▸ Requirement: Show the lines below where "eine" occurs.

*** Block opens ***

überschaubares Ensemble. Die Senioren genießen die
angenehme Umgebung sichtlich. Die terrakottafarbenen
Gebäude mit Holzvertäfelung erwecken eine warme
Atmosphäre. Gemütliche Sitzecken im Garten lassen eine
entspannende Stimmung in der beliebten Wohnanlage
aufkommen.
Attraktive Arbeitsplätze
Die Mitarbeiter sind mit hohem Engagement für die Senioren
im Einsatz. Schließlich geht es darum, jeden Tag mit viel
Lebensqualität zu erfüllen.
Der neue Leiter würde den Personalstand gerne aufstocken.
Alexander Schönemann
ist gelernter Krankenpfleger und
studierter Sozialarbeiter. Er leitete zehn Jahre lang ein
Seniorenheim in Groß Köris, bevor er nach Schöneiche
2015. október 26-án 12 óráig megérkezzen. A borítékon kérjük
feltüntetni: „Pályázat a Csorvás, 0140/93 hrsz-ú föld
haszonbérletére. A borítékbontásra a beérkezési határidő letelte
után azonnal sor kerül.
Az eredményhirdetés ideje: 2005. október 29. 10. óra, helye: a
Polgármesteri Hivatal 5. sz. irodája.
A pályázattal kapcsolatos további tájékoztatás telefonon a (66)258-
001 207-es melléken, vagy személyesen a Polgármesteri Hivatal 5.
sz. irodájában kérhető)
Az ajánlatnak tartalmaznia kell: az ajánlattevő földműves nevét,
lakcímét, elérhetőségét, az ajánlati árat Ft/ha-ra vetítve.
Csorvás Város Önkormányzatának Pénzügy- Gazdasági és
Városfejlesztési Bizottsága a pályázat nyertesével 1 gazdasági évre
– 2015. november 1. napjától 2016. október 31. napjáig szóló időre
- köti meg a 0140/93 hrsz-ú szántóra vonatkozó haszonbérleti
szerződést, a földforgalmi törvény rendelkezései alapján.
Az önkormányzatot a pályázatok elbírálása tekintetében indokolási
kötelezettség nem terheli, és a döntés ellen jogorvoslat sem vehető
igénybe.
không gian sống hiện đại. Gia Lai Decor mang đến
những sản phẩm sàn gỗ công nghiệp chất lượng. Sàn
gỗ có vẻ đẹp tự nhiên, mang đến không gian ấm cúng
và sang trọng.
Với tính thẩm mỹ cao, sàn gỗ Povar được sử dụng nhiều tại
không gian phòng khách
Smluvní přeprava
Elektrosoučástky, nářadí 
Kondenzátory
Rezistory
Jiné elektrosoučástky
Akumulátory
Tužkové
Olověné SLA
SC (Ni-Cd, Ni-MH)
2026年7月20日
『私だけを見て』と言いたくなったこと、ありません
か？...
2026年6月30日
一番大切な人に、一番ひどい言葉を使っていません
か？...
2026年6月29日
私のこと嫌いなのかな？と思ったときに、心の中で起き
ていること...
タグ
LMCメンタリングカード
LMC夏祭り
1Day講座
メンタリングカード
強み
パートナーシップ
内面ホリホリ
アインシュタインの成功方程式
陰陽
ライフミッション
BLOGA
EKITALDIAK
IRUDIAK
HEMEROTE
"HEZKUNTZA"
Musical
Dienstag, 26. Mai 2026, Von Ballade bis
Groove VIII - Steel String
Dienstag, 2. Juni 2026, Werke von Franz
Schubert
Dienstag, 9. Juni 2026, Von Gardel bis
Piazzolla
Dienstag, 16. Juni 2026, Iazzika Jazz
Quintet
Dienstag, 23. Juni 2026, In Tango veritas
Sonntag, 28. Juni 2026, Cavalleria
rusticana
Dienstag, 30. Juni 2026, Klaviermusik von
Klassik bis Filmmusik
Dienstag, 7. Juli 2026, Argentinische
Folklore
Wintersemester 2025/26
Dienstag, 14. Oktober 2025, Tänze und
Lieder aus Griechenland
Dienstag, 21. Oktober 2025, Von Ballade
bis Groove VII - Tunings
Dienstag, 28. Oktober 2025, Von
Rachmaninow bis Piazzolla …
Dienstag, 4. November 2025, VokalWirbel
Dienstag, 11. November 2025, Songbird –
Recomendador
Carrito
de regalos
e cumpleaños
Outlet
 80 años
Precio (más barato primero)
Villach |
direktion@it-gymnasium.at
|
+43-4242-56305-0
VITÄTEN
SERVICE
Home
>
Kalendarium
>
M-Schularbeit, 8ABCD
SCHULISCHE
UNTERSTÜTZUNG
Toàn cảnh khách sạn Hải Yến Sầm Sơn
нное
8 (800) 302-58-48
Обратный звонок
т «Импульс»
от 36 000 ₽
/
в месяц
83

*** Block closes ***
*** Block opens ***

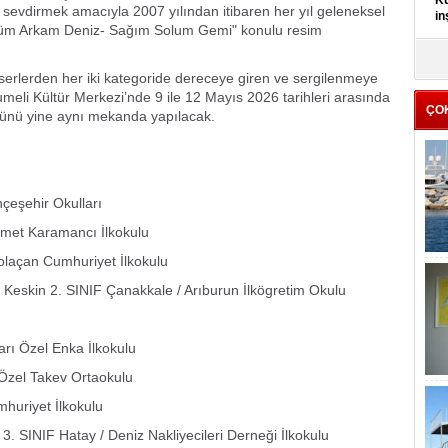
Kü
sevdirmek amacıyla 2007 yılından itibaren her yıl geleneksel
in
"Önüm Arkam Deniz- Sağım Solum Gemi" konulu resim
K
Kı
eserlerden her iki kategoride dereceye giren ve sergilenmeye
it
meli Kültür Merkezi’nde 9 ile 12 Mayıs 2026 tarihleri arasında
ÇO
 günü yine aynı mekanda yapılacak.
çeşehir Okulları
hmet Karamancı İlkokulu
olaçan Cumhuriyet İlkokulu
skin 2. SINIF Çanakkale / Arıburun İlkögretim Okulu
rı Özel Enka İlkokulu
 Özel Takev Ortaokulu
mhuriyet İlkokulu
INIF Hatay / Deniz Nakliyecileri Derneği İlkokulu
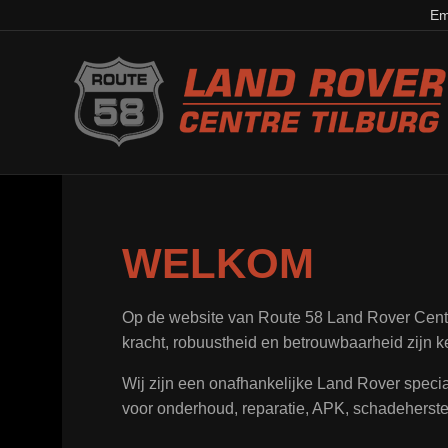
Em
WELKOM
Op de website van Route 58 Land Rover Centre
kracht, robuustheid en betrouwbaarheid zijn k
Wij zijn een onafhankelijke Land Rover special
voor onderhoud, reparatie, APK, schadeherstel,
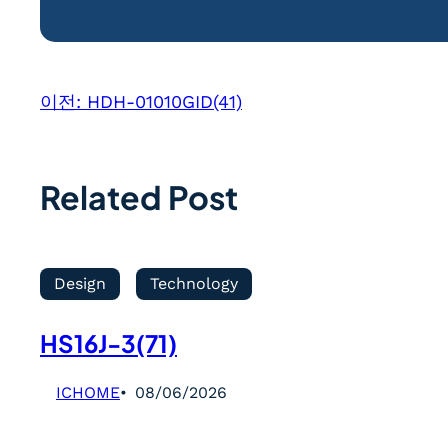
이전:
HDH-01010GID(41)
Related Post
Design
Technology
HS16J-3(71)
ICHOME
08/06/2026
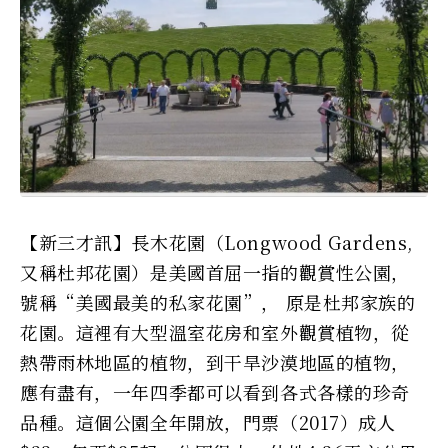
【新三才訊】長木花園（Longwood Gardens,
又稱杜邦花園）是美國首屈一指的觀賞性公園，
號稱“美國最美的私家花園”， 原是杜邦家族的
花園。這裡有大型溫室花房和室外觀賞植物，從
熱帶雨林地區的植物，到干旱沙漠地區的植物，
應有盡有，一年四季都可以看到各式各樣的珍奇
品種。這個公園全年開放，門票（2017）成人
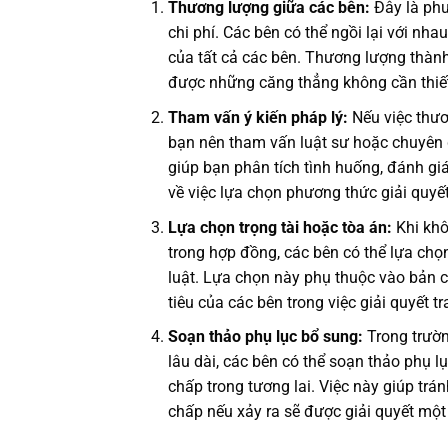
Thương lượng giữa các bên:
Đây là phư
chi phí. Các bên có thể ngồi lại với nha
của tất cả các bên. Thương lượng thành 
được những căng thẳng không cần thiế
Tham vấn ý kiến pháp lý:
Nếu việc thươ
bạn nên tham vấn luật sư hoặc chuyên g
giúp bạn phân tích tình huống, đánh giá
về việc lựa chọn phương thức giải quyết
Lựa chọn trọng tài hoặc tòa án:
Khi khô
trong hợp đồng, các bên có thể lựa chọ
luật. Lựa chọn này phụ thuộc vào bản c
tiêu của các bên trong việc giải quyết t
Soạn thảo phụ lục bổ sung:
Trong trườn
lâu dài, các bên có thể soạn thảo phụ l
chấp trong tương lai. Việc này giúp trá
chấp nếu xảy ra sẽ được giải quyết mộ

*** Block closes ***
*** Block opens ***

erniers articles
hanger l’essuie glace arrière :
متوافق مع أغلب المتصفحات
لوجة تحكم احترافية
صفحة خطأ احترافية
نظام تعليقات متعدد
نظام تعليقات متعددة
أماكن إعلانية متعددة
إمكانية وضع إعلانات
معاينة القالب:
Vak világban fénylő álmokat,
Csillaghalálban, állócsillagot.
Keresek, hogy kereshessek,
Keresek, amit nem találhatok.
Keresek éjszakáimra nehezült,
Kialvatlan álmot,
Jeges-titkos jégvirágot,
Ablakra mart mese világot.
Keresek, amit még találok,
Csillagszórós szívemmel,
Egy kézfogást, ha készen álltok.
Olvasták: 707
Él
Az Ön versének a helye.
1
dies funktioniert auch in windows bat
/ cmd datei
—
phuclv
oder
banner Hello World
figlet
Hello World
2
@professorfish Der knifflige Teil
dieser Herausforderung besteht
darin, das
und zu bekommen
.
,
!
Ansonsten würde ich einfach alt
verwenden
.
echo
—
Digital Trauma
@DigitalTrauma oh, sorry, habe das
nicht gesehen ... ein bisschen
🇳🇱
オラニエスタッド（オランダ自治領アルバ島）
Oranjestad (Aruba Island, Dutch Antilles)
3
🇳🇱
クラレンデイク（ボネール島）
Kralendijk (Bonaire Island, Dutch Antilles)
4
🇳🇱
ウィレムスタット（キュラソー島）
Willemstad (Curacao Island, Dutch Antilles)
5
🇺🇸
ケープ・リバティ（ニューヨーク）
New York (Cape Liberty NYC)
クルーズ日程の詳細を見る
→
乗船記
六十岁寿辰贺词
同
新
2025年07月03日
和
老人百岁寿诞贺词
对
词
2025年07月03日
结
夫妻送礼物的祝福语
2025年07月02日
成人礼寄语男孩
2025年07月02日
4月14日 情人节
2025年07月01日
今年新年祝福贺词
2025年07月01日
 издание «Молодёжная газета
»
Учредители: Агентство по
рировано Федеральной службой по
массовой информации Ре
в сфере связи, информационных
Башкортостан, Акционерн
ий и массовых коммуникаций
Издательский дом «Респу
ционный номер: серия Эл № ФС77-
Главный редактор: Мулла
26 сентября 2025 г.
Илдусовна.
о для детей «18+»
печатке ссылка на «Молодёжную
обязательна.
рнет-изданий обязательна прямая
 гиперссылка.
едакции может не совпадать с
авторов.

*** Block closes ***

▸ Written answer:
Gebäude mit Holzvertäfelung erwecken eine warme
Atmosphäre. Gemütliche Sitzecken im Garten lassen eine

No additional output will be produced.